▶ [Task brief]: The answer should match the entries below word for word, minus their pictures.

▶ [Input]:
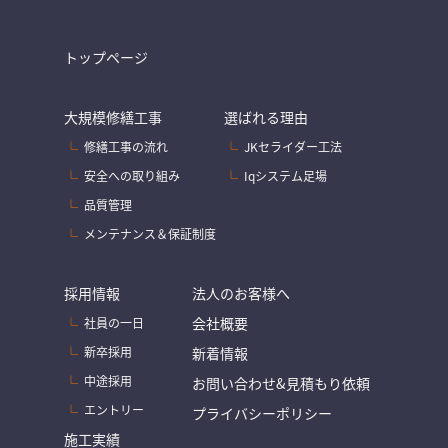
トップページ
大規模修繕工事
選ばれる理由
修繕工事の流れ
JKセライダー工法
安全への取り組み
Iqシステム足場
品質管理
メンテナンス＆保証制度
採用情報
法人のお客様へ
会社概要
社員の一日
新卒採用
新着情報
中途採用
お問い合わせ&見積もり依頼
エントリー
プライバシーポリシー
施工実績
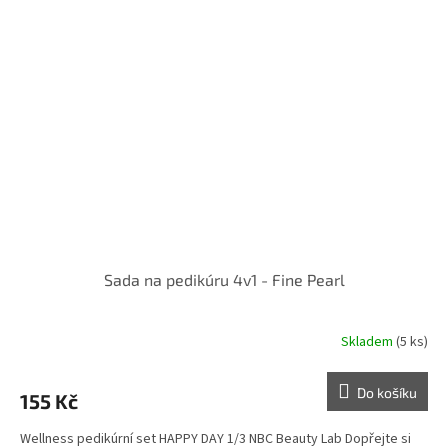
Sada na pedikúru 4v1 - Fine Pearl
Skladem
(5 ks)
Do košíku
155 Kč
Wellness pedikúrní set HAPPY DAY 1/3 NBC Beauty Lab Dopřejte si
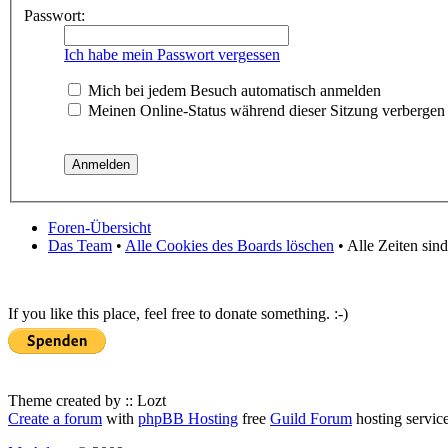
Passwort:
Ich habe mein Passwort vergessen
Mich bei jedem Besuch automatisch anmelden
Meinen Online-Status während dieser Sitzung verbergen
Foren-Übersicht
Das Team
•
Alle Cookies des Boards löschen
• Alle Zeiten sin
If you like this place, feel free to donate something. :-)
Theme created by :: Lozt
Create a forum
with
phpBB Hosting
free
Guild Forum
hosting servic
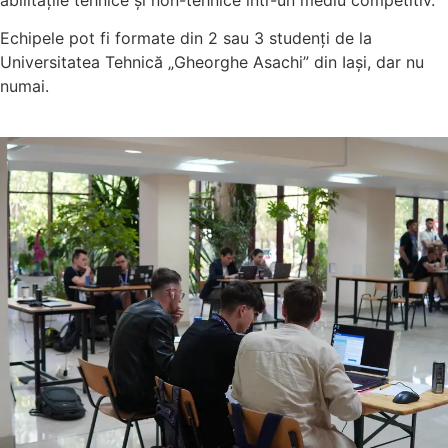
Echipele pot fi formate din 2 sau 3 studenți de la
Universitatea Tehnică „Gheorghe Asachi” din Iași, dar nu
numai.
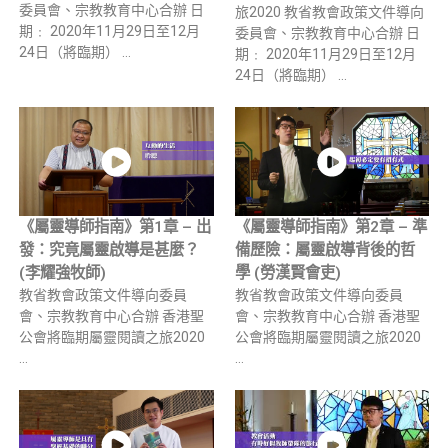
委員會、宗教教育中心合辦 日
旅2020 教省教會政策文件導向
期﹕ 2020年11月29日至12月
委員會、宗教教育中心合辦 日
24日（將臨期） …
期﹕ 2020年11月29日至12月
24日（將臨期） …
《屬靈導師指南》第1章 – 出
《屬靈導師指南》第2章 – 準
發：究竟屬靈啟導是甚麼？
備歷險：屬靈啟導背後的哲
(李耀強牧師)
學 (勞漢賢會吏)
教省教會政策文件導向委員
教省教會政策文件導向委員
會、宗教教育中心合辦 香港聖
會、宗教教育中心合辦 香港聖
公會將臨期屬靈閱讀之旅2020
公會將臨期屬靈閱讀之旅2020
…
…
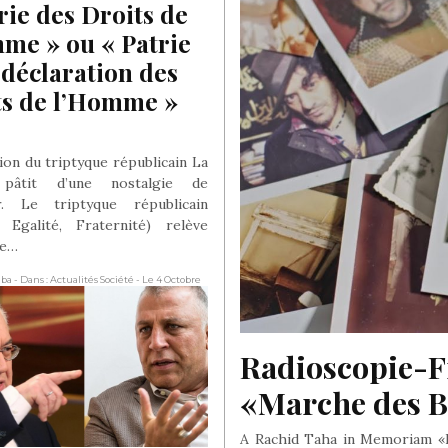
rie des Droits de 
me » ou « Patrie 
 déclaration des 
s de l’Homme » 
ion du triptyque républicain La
 pâtit d’une nostalgie de
r. Le triptyque républicain
, Egalité, Fraternité) relève
ge…
aba
- Dans : Actualités Société
- Le 4 Octobre
Radioscopie-Fr
«Marche des Be
A Rachid Taha in Memoriam «Fra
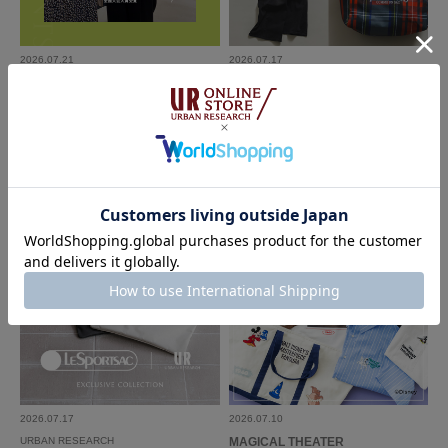
2026.07.21
2026.07.17
URBAN RESEARCH
EXCLUSIVE ここでしか手に入ら
ない特別感
接客日本一の倉谷侑里が教える「こ
こが推しポイント」
2026.07.17
2026.07.10
URBAN RESEARCH
MAGICAL THEATER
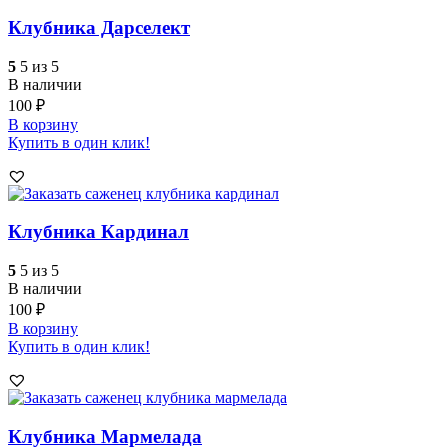
Клубника Дарселект
5
5 из 5
В наличии
100
₽
В корзину
Купить в один клик!
Клубника Кардинал
5
5 из 5
В наличии
100
₽
В корзину
Купить в один клик!
Клубника Мармелада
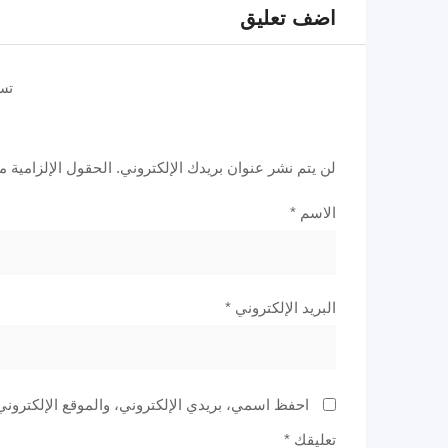
اضف تعليق
تس
لن يتم نشر عنوان بريدك الإلكتروني.
الحقول الإلزامية مش
الاسم
*
البريد الإلكتروني
*
احفظ اسمي، بريدي الإلكتروني، والموقع الإلكتروني
تعليقك
*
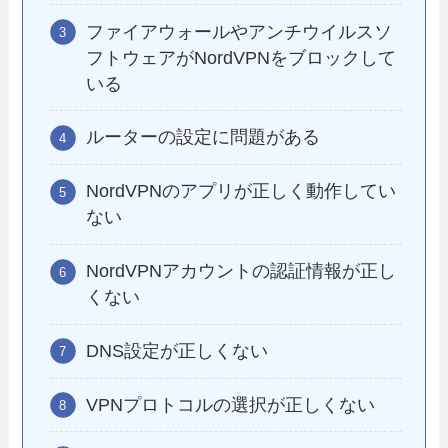
ファイアウォールやアンチウイルスソ
フトウェアがNordVPNをブロックして
いる
ルーターの設定に問題がある
NordVPNのアプリが正しく動作してい
ない
NordVPNアカウントの認証情報が正し
くない
DNS設定が正しくない
VPNプロトコルの選択が正しくない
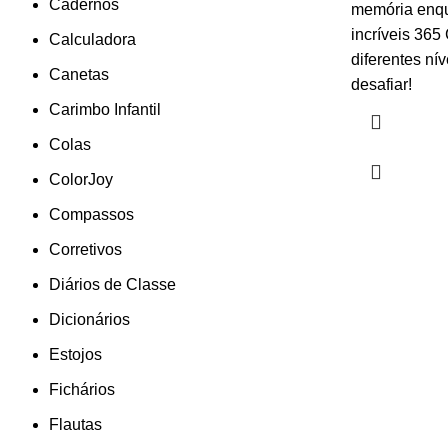
Cadernos
memória enqu
incríveis 365
Calculadora
diferentes nív
Canetas
desafiar!
Carimbo Infantil
Colas
ColorJoy
Compassos
Corretivos
Diários de Classe
Dicionários
Estojos
Fichários
Flautas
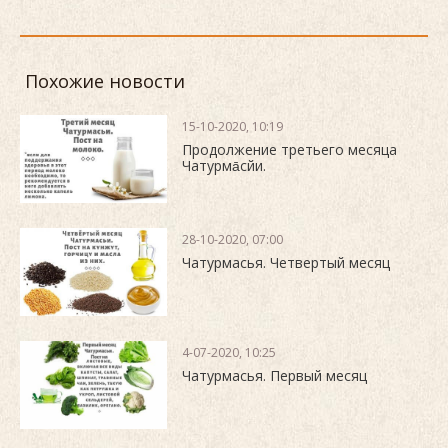
Похожие новости
15-10-2020, 10:19
Продолжение третьего месяца
Чатурма̄сйи.
28-10-2020, 07:00
Чатурмасья. Четвертый месяц
4-07-2020, 10:25
Чатурмасья. Первый месяц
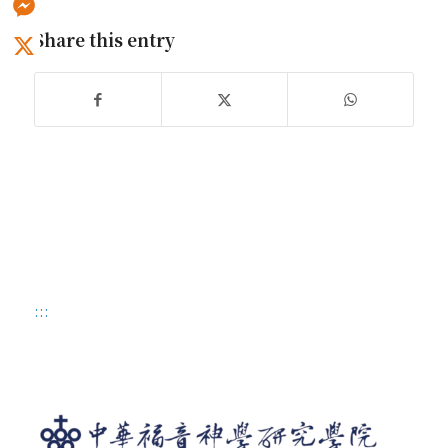
Share this entry
Messenger
X
:::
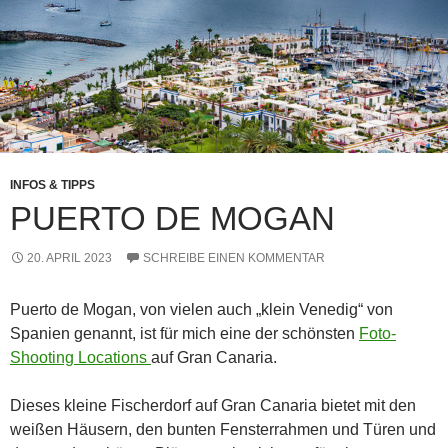
INFOS & TIPPS
PUERTO DE MOGAN
20. APRIL 2023
SCHREIBE EINEN KOMMENTAR
Puerto de Mogan, von vielen auch „klein Venedig“ von
Spanien genannt, ist für mich eine der schönsten
Foto-
Shooting Locations
auf Gran Canaria.
Dieses kleine Fischerdorf auf Gran Canaria bietet mit den
weißen Häusern, den bunten Fensterrahmen und Türen und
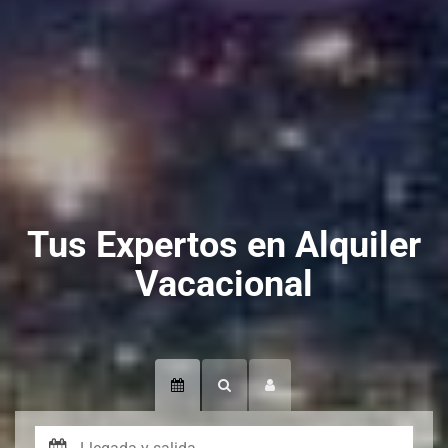
Tus Expertos en Alquiler
Vacacional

▶ [Task response]:
トップページ
大規模修繕工事
選ばれる理由
修繕工事の流れ
JKセライダー工法
安全への取り組み
Iqシステム足場
品質管理
メンテナンス＆保証制度
採用情報
法人のお客様へ
会社概要
社員の一日
新卒採用
新着情報
中途採用
お問い合わせ&見積もり依頼
エントリー
プライバシーポリシー
施工実績
Sada na pedikúru 4v1 - Fine Pearl
Skladem
(5 ks)
Do košíku
155 Kč
Wellness pedikúrní set HAPPY DAY 1/3 NBC Beauty Lab Dopřejte si
Passwort:
Ich habe mein Passwort vergessen
Mich bei jedem Besuch automatisch anmelden
Meinen Online-Status während dieser Sitzung verbergen
Foren-Übersicht
Das Team
•
Alle Cookies des Boards löschen
• Alle Zeiten sin
If you like this place, feel free to donate something. :-)
Theme created by :: Lozt
Create a forum
with
phpBB Hosting
free
Guild Forum
hosting servic
Echipele pot fi formate din 2 sau 3 studenți de la
Universitatea Tehnică „Gheorghe Asachi” din Iași, dar nu
numai.
委員會、宗教教育中心合辦 日
旅2020 教省教會政策文件導向
期﹕ 2020年11月29日至12月
委員會、宗教教育中心合辦 日
24日（將臨期） …
期﹕ 2020年11月29日至12月
24日（將臨期） …
《屬靈導師指南》第1章 – 出
《屬靈導師指南》第2章 – 準
發：究竟屬靈啟導是甚麼？
備歷險：屬靈啟導背後的哲
(李耀強牧師)
學 (勞漢賢會吏)
教省教會政策文件導向委員
教省教會政策文件導向委員
會、宗教教育中心合辦 香港聖
會、宗教教育中心合辦 香港聖
公會將臨期屬靈閱讀之旅2020
公會將臨期屬靈閱讀之旅2020
…
…
rie des Droits de 
me » ou « Patrie 
 déclaration des 
s de l’Homme » 
ion du triptyque républicain La
 pâtit d’une nostalgie de
r. Le triptyque républicain
, Egalité, Fraternité) relève
ge…
aba
- Dans : Actualités Société
- Le 4 Octobre
Radioscopie-Fr
«Marche des Be
A Rachid Taha in Memoriam «Fra
2026.07.21
2026.07.17
URBAN RESEARCH
EXCLUSIVE ここでしか手に入ら
ない特別感
接客日本一の倉谷侑里が教える「こ
こが推しポイント」
2026.07.17
2026.07.10
URBAN RESEARCH
MAGICAL THEATER
Клубника Дарселект
5
5 из 5
В наличии
100
₽
В корзину
Купить в один клик!
Клубника Кардинал
5
5 из 5
В наличии
100
₽
В корзину
Купить в один клик!
Клубника Мармелада
اضف تعليق
تس
لن يتم نشر عنوان بريدك الإلكتروني.
الحقول الإلزامية مش
الاسم
*
البريد الإلكتروني
*
احفظ اسمي، بريدي الإلكتروني، والموقع الإلكتروني
تعليقك
*
ファイアウォールやアンチウイルスソ
フトウェアがNordVPNをブロックして
いる
ルーターの設定に問題がある
NordVPNのアプリが正しく動作してい
ない
NordVPNアカウントの認証情報が正し
くない
DNS設定が正しくない
VPNプロトコルの選択が正しくない
Cadernos
memória enqu
incríveis 365
Calculadora
diferentes nív
Canetas
desafiar!
Carimbo Infantil
Colas
ColorJoy
Compassos
Corretivos
Diários de Classe
Dicionários
Estojos
Fichários
Flautas
Похожие новости
15-10-2020, 10:19
Продолжение третьего месяца
Чатурма̄сйи.
28-10-2020, 07:00
Чатурмасья. Четвертый месяц
4-07-2020, 10:25
Чатурмасья. Первый месяц
Share this entry
Messenger
X
:::
INFOS & TIPPS
PUERTO DE MOGAN
20. APRIL 2023
SCHREIBE EINEN KOMMENTAR
Puerto de Mogan, von vielen auch „klein Venedig“ von
Spanien genannt, ist für mich eine der schönsten
Foto-
Shooting Locations
auf Gran Canaria.
Dieses kleine Fischerdorf auf Gran Canaria bietet mit den
weißen Häusern, den bunten Fensterrahmen und Türen und
Tus Expertos en Alquiler
Vacacional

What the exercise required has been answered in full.